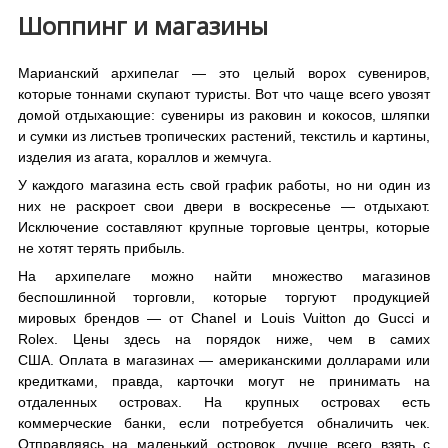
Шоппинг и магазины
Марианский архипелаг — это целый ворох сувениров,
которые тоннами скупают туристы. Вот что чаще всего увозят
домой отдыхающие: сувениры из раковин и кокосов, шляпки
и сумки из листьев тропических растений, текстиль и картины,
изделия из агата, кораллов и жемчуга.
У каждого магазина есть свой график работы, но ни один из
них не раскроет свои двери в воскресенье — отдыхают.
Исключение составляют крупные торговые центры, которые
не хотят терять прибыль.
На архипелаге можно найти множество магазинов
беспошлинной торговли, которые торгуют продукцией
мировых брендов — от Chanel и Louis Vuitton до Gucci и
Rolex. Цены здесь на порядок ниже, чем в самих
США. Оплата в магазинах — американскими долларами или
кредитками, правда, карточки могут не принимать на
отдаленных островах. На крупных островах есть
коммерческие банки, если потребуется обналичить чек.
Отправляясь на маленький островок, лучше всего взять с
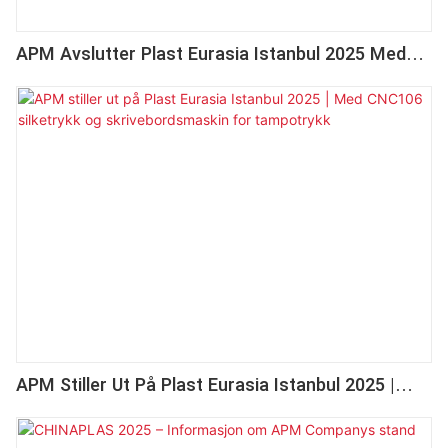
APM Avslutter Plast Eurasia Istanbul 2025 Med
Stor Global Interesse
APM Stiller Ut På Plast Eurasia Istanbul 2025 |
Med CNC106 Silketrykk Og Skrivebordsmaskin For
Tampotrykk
---
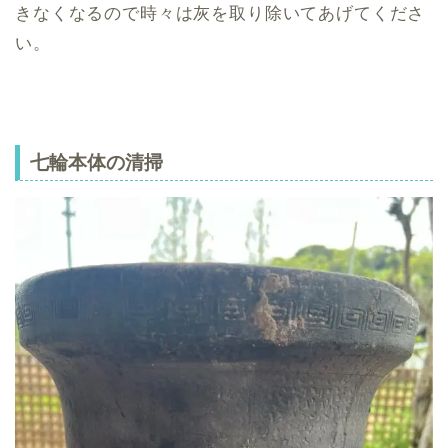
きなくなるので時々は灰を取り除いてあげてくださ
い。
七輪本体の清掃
---
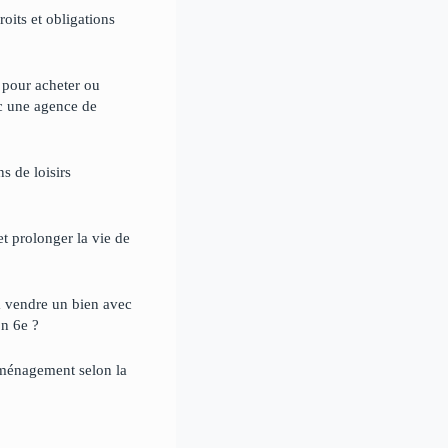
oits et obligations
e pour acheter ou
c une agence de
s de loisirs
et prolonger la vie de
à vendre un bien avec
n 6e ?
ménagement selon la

> How to complete this task
Wherever a line holds the word "Plast", copy that line out of the entries above.

> Output for this task
APM Avslutter Plast Eurasia Istanbul 2025 Med
APM Stiller Ut På Plast Eurasia Istanbul 2025 |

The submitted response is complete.